Selon elle, le prix élevé des propriétés en Ontario, au Québec et en Colombie-Britannique a convaincu plusieurs personnes de migrer vers l’Alberta. Et son hypothèse tient la route : l’Alberta connaît actuellement une croissance de population historique. La province a accueilli près de 60 000 nouveaux habitants entre juillet et octobre 2022, dont le tiers sont arrivés d’une autre province.
Ce phénomène de migration interprovinciale a aussi été remarqué par la courtière immobilière Nadine Faule qui travaille, elle aussi, à Calgary depuis 1993. Tout comme Paule Leemans, elle offre ses services à une majorité de francophones. «Environ 80% des transactions que j’ai faites en 2022, c’était avec des gens du Québec, de Toronto, d’Ottawa et de Vancouver. Ils sont tous arrivés à Calgary pour acheter des maisons et des appartements parce que c’est beaucoup moins cher ici et en plus on paie moins de taxes», mentionne-t-elle.

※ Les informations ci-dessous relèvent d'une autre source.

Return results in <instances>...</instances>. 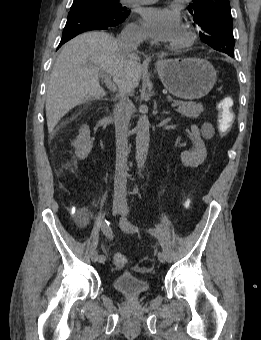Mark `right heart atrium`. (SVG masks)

Sauf que si les prix des propriétés demeurent élevés dans les prochains mois et «continuent à augmenter comme c’est envisagé», ce sera principalement en raison de toutes les nouvelles arrivées dans la province, estime Nadine Faule. «On n’a pratiquement plus de maisons à vendre», admet-elle. La courtière dit même avoir récemment vendu un condo bien au-delà de sa valeur réelle, cela en raison du manque de «comparables sur le marché».
Pour remédier à cette «pénurie de propriétés sur le marché de Calgary», plusieurs acheteurs se tournent maintenant vers des villes avoisinantes comme Cochrane, Airdrie, Okotoks et Chestermere. Un changement géographique dans l’acte d’achat qui n’a d’ailleurs pas été sans conséquence. «Vers la fin 2022, les prix augmentaient plus à Airdrie et à Okotoks qu’à Calgary», reconnaît-elle.